45 DAVADA ‘1’ NUMARALI SANIK
FETÖ elebaşı Gülen, Türkiye’de açılan toplam 45 davada “1” numaralı sanık olarak yargılanıyordu. Yargılandığı suçlar şöyle:
* Anayasal düzeni ortadan kaldırmaya teşebbüs etme
* Silahlı terör örgütü kurma ve yönetme
* Cebir ve şiddet kullanarak Türkiye Cumhuriyeti hükümetini ortadan kaldırmaya veya görevlerini yapmasını kısmen veya tamamen engellemeye teşebbüs etme
* Devletin güvenliği veya iç veya dış siyasal yararları bakımından niteliği itibarıyla gizli kalması gereken bilgileri, siyasal veya askeri casusluk maksadıyla temin etme
* Dolandırıcılık
* Resmi belgede sahtecilik
* Sınav sorularını çalmak
* Usulsüz dinleme
MİT RAPORUNDAN...
3 Nisan 1991’de MİT raporunda FETÖ ile CIA arasındaki bağlantı şöyle anlatılıyor:
“Körfez savaşından sonra çeşitli ülkelerden Türkiye’ye gelen kişilerin özel temaslarla, maksatlı araştırma yaptıkları tespit edilmiştir. Ülkemizin birlik ve beraberliğini bozucu faaliyetleri gerçekleştiren ve buna yönelik olarak vatandaşlarımıza sorular soran bu şahısların, yurt içi bağlantıları, çalıştıkları istihbarat kanalları tespit edilmiş, bir üst yazı ile bakanlığımıza iletilmiştir. Söz konusu şahısların, ABD, CIA bağlantıları tespit edilmiş Türkiye’de kendi amaçları doğrultusunda kullandıkları Fetullah Gülen ve cemaat bağlantıları ortaya çıkmıştır.”

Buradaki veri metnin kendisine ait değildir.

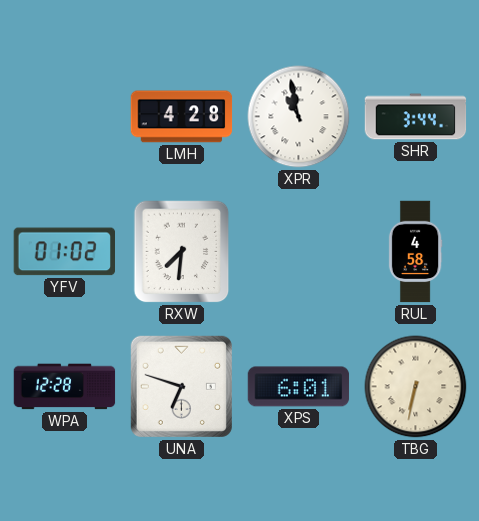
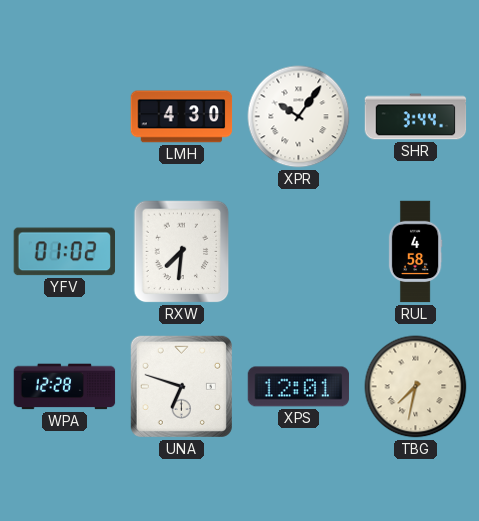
LMH: 4:28 -> 4:30
XPR: 10:58 -> 10:06
XPS: 6:01 -> 12:01
TBG: 6:32 -> 7:32
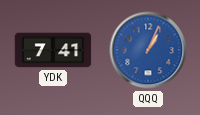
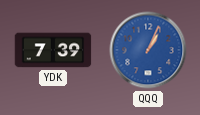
YDK: 7:41 -> 7:39
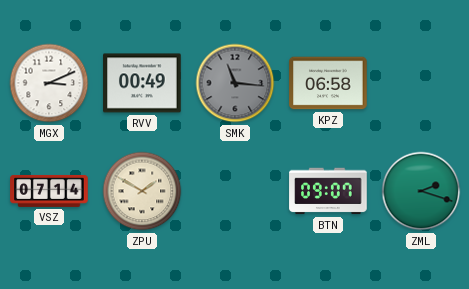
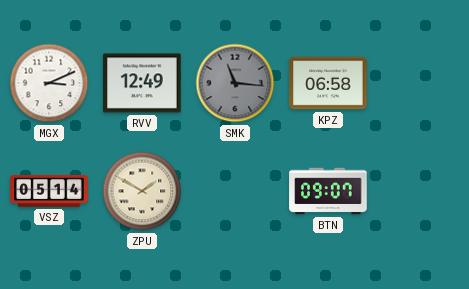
RVV: 00:49 -> 12:49
VSZ: 07:14 -> 05:14
ZML: 2:18 -> none
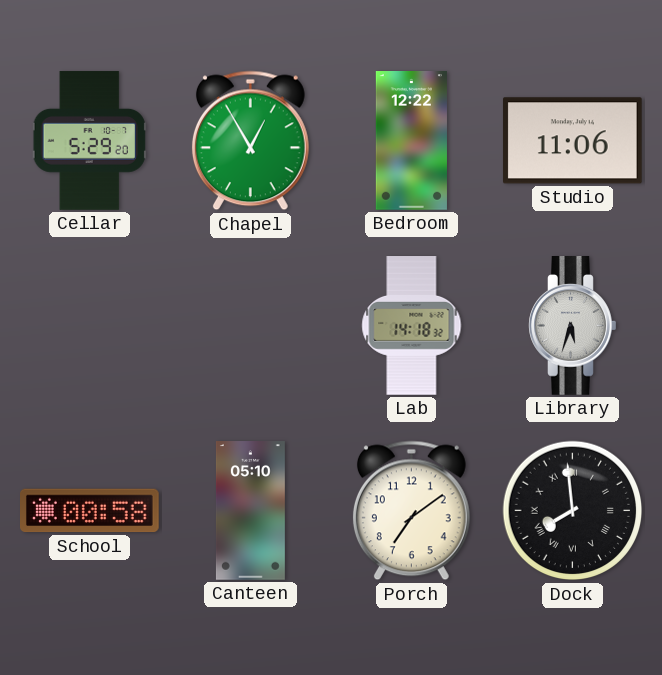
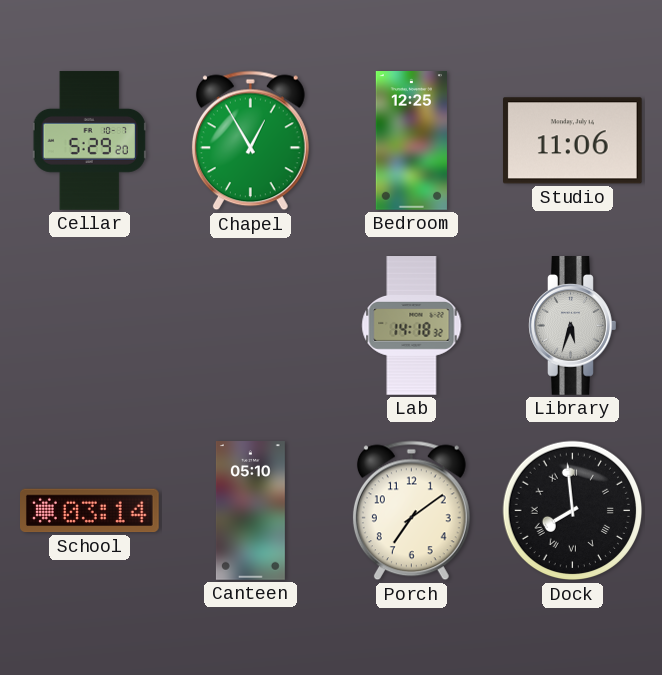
Bedroom: 12:22 -> 12:25
School: 00:58 -> 03:14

CIA HAMİLİK ETTİ VE KULLANDI
FETÖ elebaşı Gülen, 21 Kasım 2006’da SRC-07- 035-53075 dosya numarasıyla ABD Vatandaşlık ve Göçmenlik Bürosu’na yeşil kart için başvurdu. 21 Mayıs 2008’de bu arzusuna CIA’in yetkili isimlerinin devreye girmesiyle kavuştu. On dokuz sayfalık referans mektubunda CIA görevlileri Graham Fuller, George Fidas ve ABD’nin eski Ankara Büyükelçisi Morton Abramowitz de vardı.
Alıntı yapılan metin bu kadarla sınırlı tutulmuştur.